In this review, the level of efficacy for BoNTs is defined according to the guidelines of the Therapeutics and Assessment Subcommittee of the American Academy of Neurology (AAN).[11] According to these guidelines, level A evidence (effective or not effective) requires two class I studies. For level B evidence (probably effective/ineffective), one class I or two class II studies are needed, and one class II study denotes level C (possibly effective/ineffective) evidence. Level U indicates undetermined efficacy. The Yale Medical Library's search system was used for a literature search, encompassing several search programs including PubMed and Ovid.
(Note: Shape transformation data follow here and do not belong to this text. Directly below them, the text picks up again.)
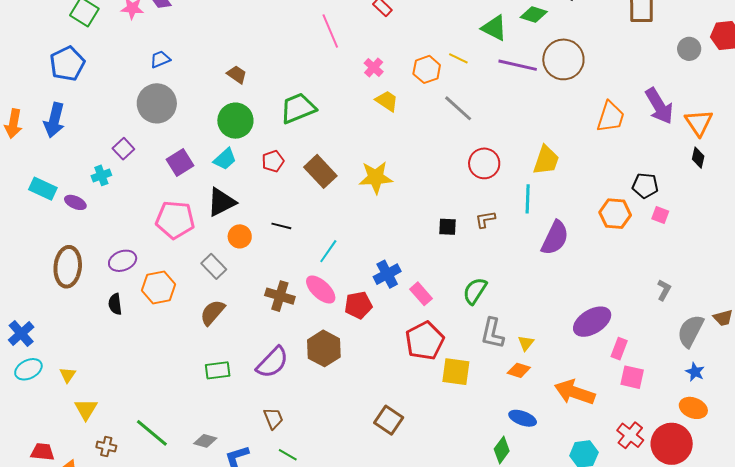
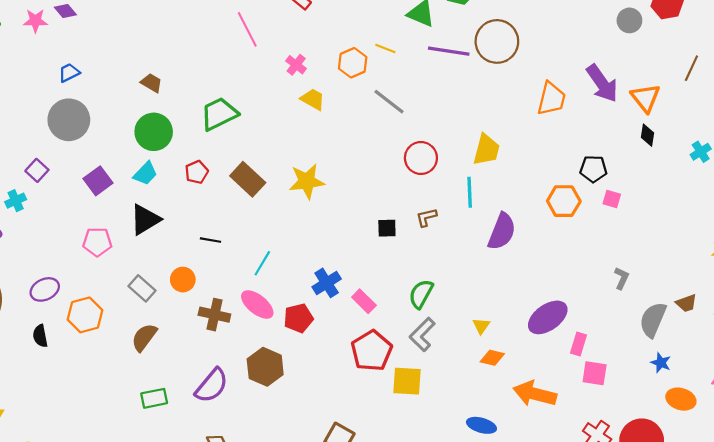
pink pentagon: (175, 220) -> (97, 242), size x0.7
orange circle: (240, 236) -> (183, 280), moved
gray L-shape: (492, 333) -> (422, 334), moved, turned 36
yellow triangle: (526, 343) -> (481, 326), moved
orange diamond: (519, 370) -> (492, 358), moved
orange ellipse: (693, 408) -> (681, 399), moved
The molecular structure, mechanism of action, serotypes of BoNTs, and clinical preparations of the toxins for clinical use are presented by Kumar et al and Dashtipour and Pedouim in this issue. In pain medicine, only chronic migraine is an approved FDA indication. All other areas of pain are currently considered off-label, although for several of them the literature strongly suggests efficacy. The four FDA-approved neurotoxins—three BoNT-A (BOTOX, Allergan, Inc.; XEOMIN, Merz North America, Inc.; and Dysport, Galderma Laboratories, L.P.) and BoNT-B (MYOBLOC, Solstice Neurosciences, LLC)—are generally considered safe in the recommended doses. Rare and serious side effects, however, have been reported. It is hence prudent before administering any BoNT, to obtain a signed acknowledgment from the patient about having reviewed the list of potential serious side effects.